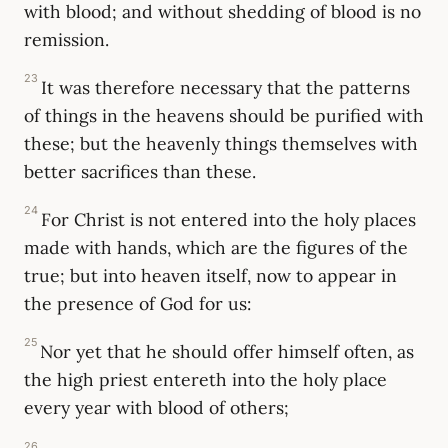
with blood; and without shedding of blood is no
remission.
23
It was therefore necessary that the patterns
of things in the heavens should be purified with
these; but the heavenly things themselves with
better sacrifices than these.
24
For Christ is not entered into the holy places
made with hands, which are the figures of the
true; but into heaven itself, now to appear in
the presence of God for us:
25
Nor yet that he should offer himself often, as
the high priest entereth into the holy place
every year with blood of others;
26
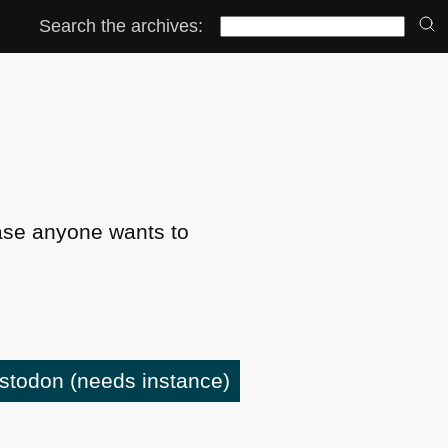
Search the archives:
ase anyone wants to
astodon
(needs instance)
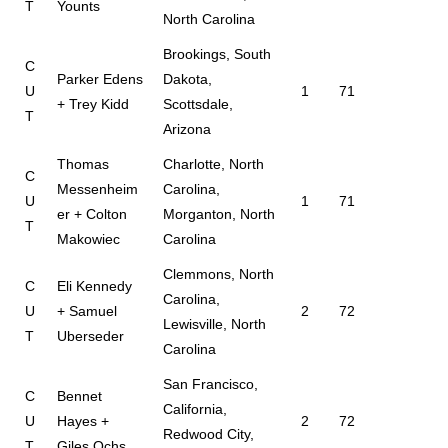
T
Younts
North Carolina
Brookings, South
C
Parker Edens
Dakota,
U
1
71
+ Trey Kidd
Scottsdale,
T
Arizona
Thomas
Charlotte, North
C
Messenheim
Carolina,
U
1
71
er + Colton
Morganton, North
T
Makowiec
Carolina
Clemmons, North
C
Eli Kennedy
Carolina,
U
+ Samuel
2
72
Lewisville, North
T
Uberseder
Carolina
San Francisco,
C
Bennet
California,
U
Hayes +
2
72
Redwood City,
T
Giles Ochs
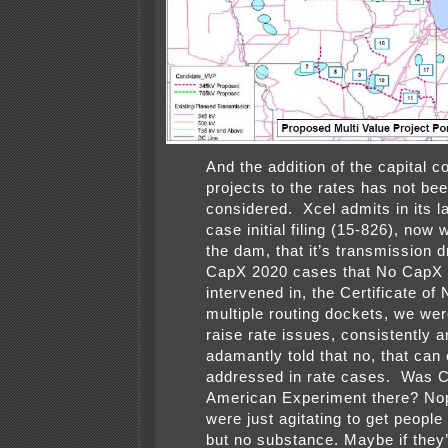
And the addition of the capital c
projects to the rates has not be
considered. Xcel admits in its la
case initial filing (15-826), now 
the dam, that it’s transmission d
CapX 2020 cases that No CapX
intervened in, the Certificate of
multiple routing dockets, we wer
raise rate issues, consistently 
adamantly told that no, that can
addressed in rate cases. Was C
American Experiment there? N
were just agitating to get peopl
but no substance.
Maybe if they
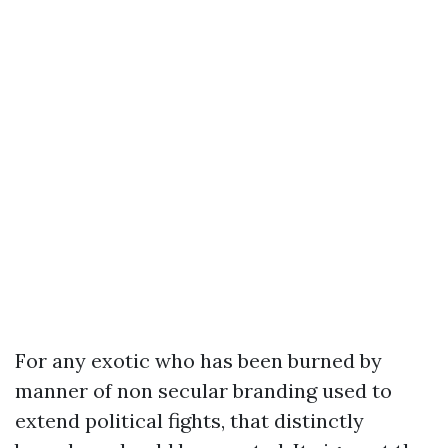
For any exotic who has been burned by
manner of non secular branding used to
extend political fights, that distinctly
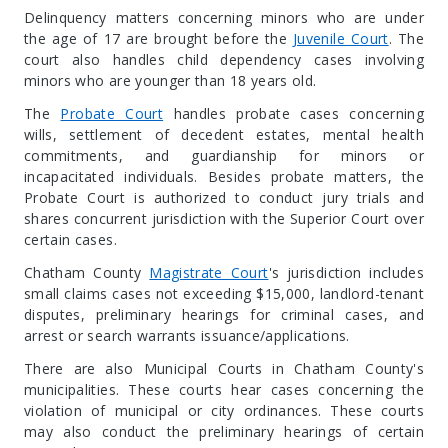
Delinquency matters concerning minors who are under
the age of 17 are brought before the
Juvenile Court
. The
court also handles child dependency cases involving
minors who are younger than 18 years old.
The
Probate Court
handles probate cases concerning
wills, settlement of decedent estates, mental health
commitments, and guardianship for minors or
incapacitated individuals. Besides probate matters, the
Probate Court is authorized to conduct jury trials and
shares concurrent jurisdiction with the Superior Court over
certain cases.
Chatham County
Magistrate Court
's jurisdiction includes
small claims cases not exceeding $15,000, landlord-tenant
disputes, preliminary hearings for criminal cases, and
arrest or search warrants issuance/applications.
There are also Municipal Courts in Chatham County's
municipalities. These courts hear cases concerning the
violation of municipal or city ordinances. These courts
may also conduct the preliminary hearings of certain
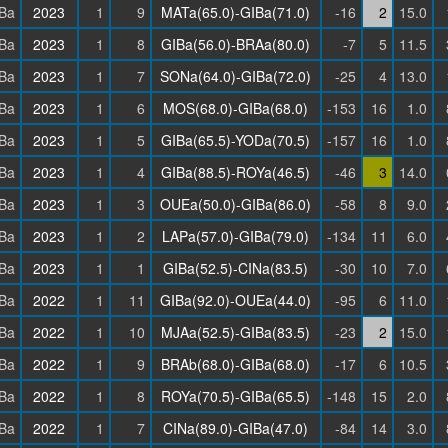
Ba
2023
1
9
MATa(65.0)-GIBa(71.0)
-16
2
15.0
Ba
2023
1
8
GIBa(56.0)-BRAa(80.0)
-7
5
11.5
Ba
2023
1
7
SONa(64.0)-GIBa(72.0)
-25
4
13.0
Ba
2023
1
6
MOS(68.0)-GIBa(68.0)
-153
16
1.0
Ba
2023
1
5
GIBa(65.5)-YODa(70.5)
-157
16
1.0
Ba
2023
1
4
GIBa(88.5)-ROYa(46.5)
-46
3
14.0
Ba
2023
1
3
OUEa(50.0)-GIBa(86.0)
-58
8
9.0
Ba
2023
1
2
LAPa(57.0)-GIBa(79.0)
-134
11
6.0
Ba
2023
1
1
GIBa(52.5)-CINa(83.5)
-30
10
7.0
Ba
2022
1
11
GIBa(92.0)-OUEa(44.0)
-95
6
11.0
Ba
2022
1
10
MJAa(52.5)-GIBa(83.5)
-23
2
15.0
Ba
2022
1
9
BRAb(68.0)-GIBa(68.0)
-17
6
10.5
Ba
2022
1
8
ROYa(70.5)-GIBa(65.5)
-148
15
2.0
Ba
2022
1
7
CINa(89.0)-GIBa(47.0)
-84
14
3.0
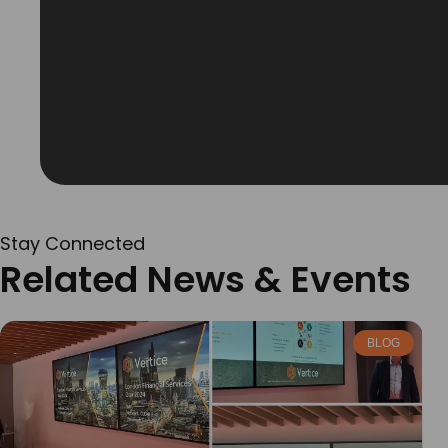
Stay Connected
Related News & Events
BLOG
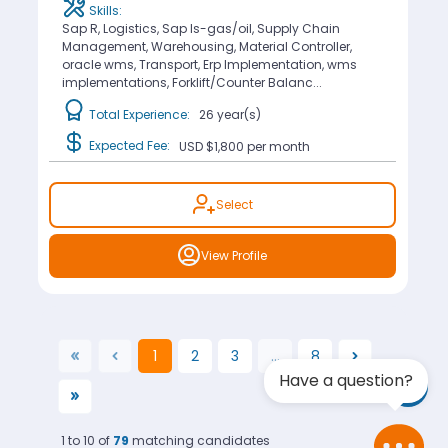
Skills:
Sap R, Logistics, Sap Is-gas/oil, Supply Chain
Management, Warehousing, Material Controller,
oracle wms, Transport, Erp Implementation, wms
implementations, Forklift/Counter Balanc...
Total Experience:
26 year(s)
Expected Fee:
USD $1,800
per month
Select
View Profile
1
2
3
...
8
(current)
Have a question?
1 to 10 of
79
matching candidates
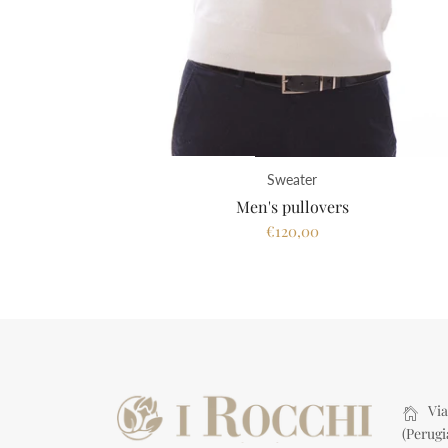
Sweater
Men's pullovers
€120,00
Via 
(Perugi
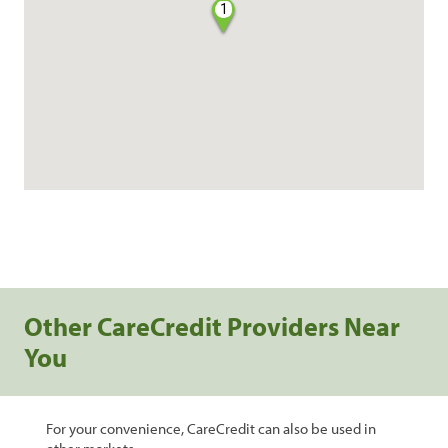
1
Other CareCredit Providers Near
You
For your convenience, CareCredit can also be used in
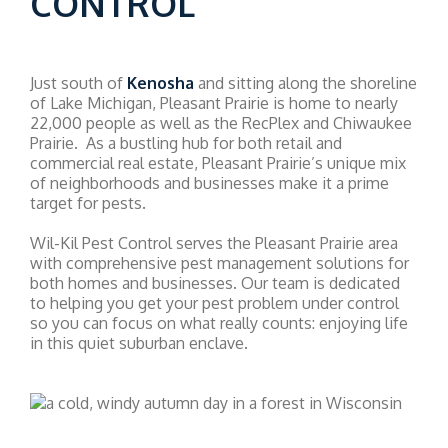
CONTROL
Just south of
Kenosha
and sitting along the shoreline
of Lake Michigan, Pleasant Prairie is home to nearly
22,000 people as well as the RecPlex and Chiwaukee
Prairie. As a bustling hub for both retail and
commercial real estate, Pleasant Prairie’s unique mix
of neighborhoods and businesses make it a prime
target for pests.
Wil-Kil Pest Control serves the Pleasant Prairie area
with comprehensive pest management solutions for
both homes and businesses. Our team is dedicated
to helping you get your pest problem under control
so you can focus on what really counts: enjoying life
in this quiet suburban enclave.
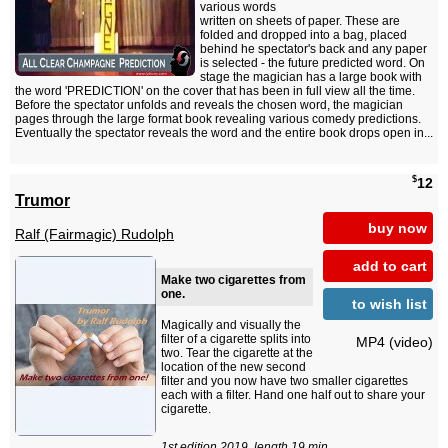
various words
written on sheets of paper. These are
folded and dropped into a bag, placed
behind he spectator's back and any paper
is selected - the future predicted word. On
stage the magician has a large book with
the word 'PREDICTION' on the cover that has been in full view all the time.
Before the spectator unfolds and reveals the chosen word, the magician
pages through the large format book revealing various comedy predictions.
Eventually the spectator reveals the word and the entire book drops open in...
$
12
Trumor
buy now
Ralf (Fairmagic) Rudolph
add to cart
Make two cigarettes from
one.
to wish list
Magically and visually the
filter of a cigarette splits into
MP4 (video)
two. Tear the cigarette at the
location of the new second
filter and you now have two smaller cigarettes
each with a filter. Hand one half out to share your
cigarette.
1st edition 2019, length 19 min.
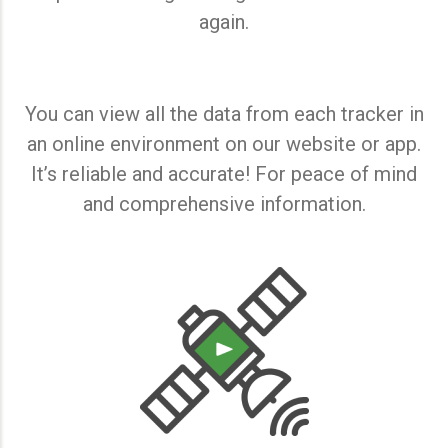
again.
You can view all the data from each tracker in
an online environment on our website or app.
It’s reliable and accurate! For peace of mind
and comprehensive information.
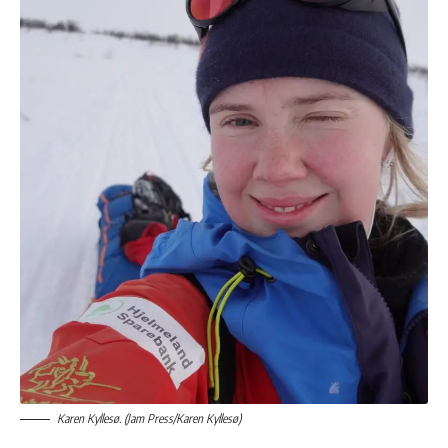
Karen Kyllesø. (Jam Press/Karen Kyllesø)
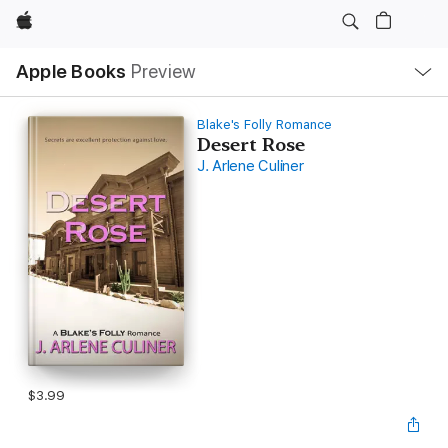
Apple
Local
Apple Books
Preview
Nav
Open
Menu
Blake's Folly Romance
Desert Rose
J. Arlene Culiner
$3.99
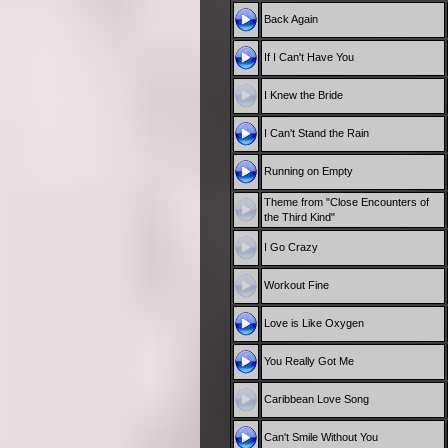
Back Again
If I Can't Have You
I Knew the Bride
I Can't Stand the Rain
Running on Empty
Theme from "Close Encounters of
the Third Kind"
I Go Crazy
Workout Fine
Love is Like Oxygen
You Really Got Me
Caribbean Love Song
Can't Smile Without You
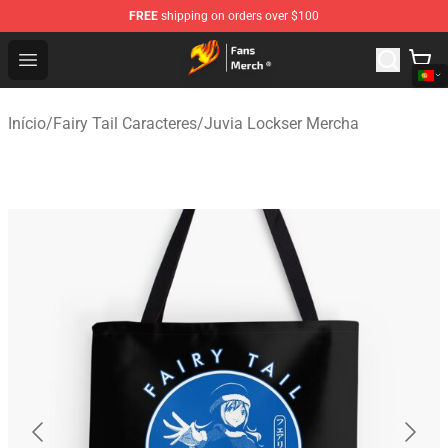
FREE
shipping on orders over $100
Fairy Tail Store - Official Fairy Tail Merchandise Shop
Open menu
Início
/
Fairy Tail Caracteres
/
Juvia Lockser Mercha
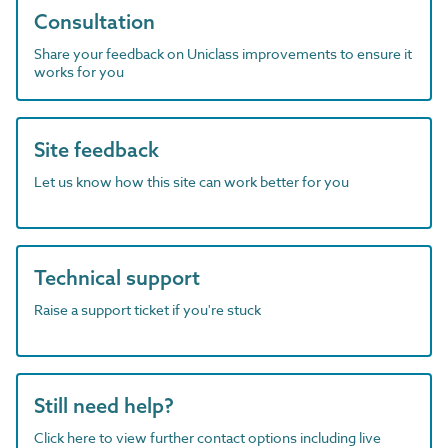
Consultation
Share your feedback on Uniclass improvements to ensure it
works for you
Site feedback
Let us know how this site can work better for you
Technical support
Raise a support ticket if you're stuck
Still need help?
Click here to view further contact options including live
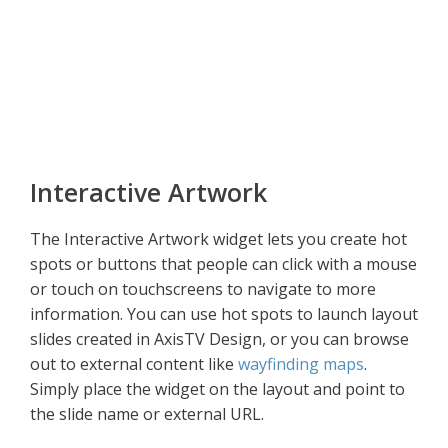
Interactive Artwork
The Interactive Artwork widget lets you create hot
spots or buttons that people can click with a mouse
or touch on touchscreens to navigate to more
information. You can use hot spots to launch layout
slides created in AxisTV Design, or you can browse
out to external content like
wayfinding maps
.
Simply place the widget on the layout and point to
the slide name or external URL.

> THE TASK: What you give back should be exactly the lines of the entries above from the one containing "The Interactive Artwork" to the end, and nothing more.

> SOLUTION TO THE PROBLEM:
The Interactive Artwork widget lets you create hot
spots or buttons that people can click with a mouse
or touch on touchscreens to navigate to more
information. You can use hot spots to launch layout
slides created in AxisTV Design, or you can browse
out to external content like
wayfinding maps
.
Simply place the widget on the layout and point to
the slide name or external URL.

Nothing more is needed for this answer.